== RAW DATA ==

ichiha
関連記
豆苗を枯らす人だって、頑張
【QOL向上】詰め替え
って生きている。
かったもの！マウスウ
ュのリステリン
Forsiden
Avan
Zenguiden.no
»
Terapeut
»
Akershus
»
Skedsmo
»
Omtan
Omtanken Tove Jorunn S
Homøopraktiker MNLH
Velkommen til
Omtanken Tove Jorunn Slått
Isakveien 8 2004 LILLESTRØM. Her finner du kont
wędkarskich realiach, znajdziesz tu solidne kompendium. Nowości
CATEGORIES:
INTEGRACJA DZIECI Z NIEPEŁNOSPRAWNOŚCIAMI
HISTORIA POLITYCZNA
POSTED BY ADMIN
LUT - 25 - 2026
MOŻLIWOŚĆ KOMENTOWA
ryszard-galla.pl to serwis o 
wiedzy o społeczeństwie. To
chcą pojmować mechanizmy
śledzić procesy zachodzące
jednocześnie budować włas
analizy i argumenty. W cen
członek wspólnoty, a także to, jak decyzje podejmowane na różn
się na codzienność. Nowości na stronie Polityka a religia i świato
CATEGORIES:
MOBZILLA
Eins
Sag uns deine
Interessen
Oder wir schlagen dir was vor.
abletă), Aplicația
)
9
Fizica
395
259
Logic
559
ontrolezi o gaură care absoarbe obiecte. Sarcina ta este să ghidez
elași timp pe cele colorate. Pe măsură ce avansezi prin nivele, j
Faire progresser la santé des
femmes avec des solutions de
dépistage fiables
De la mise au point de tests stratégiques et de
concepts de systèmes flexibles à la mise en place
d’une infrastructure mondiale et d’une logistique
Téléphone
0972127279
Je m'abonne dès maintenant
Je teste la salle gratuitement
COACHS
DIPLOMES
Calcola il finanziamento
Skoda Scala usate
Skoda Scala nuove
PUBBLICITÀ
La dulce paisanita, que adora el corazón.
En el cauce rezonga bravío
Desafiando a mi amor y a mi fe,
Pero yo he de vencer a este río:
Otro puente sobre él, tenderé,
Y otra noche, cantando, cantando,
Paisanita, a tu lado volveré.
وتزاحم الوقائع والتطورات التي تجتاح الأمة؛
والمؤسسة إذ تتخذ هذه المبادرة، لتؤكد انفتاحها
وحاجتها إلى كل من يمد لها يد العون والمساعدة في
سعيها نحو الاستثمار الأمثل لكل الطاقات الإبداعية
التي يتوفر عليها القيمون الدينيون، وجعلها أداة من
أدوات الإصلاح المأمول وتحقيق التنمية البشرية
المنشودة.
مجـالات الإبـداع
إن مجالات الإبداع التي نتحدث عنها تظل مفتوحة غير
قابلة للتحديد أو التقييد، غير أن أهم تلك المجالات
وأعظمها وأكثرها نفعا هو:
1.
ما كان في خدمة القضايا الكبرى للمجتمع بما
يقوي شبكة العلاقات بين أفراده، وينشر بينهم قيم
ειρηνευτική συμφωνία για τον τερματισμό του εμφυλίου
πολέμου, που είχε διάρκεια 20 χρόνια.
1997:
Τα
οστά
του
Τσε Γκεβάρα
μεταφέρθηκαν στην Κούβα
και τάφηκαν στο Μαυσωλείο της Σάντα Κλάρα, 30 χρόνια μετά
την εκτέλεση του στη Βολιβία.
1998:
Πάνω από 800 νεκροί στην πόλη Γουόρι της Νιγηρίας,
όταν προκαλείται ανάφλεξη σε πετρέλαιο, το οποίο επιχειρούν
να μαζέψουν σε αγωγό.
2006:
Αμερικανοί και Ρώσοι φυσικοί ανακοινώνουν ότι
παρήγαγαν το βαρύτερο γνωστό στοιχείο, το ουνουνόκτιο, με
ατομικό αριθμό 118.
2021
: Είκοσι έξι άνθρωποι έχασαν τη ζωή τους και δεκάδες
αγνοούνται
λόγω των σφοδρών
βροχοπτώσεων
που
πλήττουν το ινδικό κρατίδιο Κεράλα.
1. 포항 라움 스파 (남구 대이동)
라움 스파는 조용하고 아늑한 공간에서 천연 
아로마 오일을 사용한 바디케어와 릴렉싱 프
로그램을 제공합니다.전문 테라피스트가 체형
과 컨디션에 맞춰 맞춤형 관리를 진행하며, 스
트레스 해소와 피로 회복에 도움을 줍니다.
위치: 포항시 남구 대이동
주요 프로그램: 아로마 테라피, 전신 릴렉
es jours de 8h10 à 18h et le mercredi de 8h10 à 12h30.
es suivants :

===

#### WHAT THIS TASK INVOLVES
Pull every line with the word "Tove" from the data.

#### REPLY
Omtanken Tove Jorunn S
Omtanken Tove Jorunn Slått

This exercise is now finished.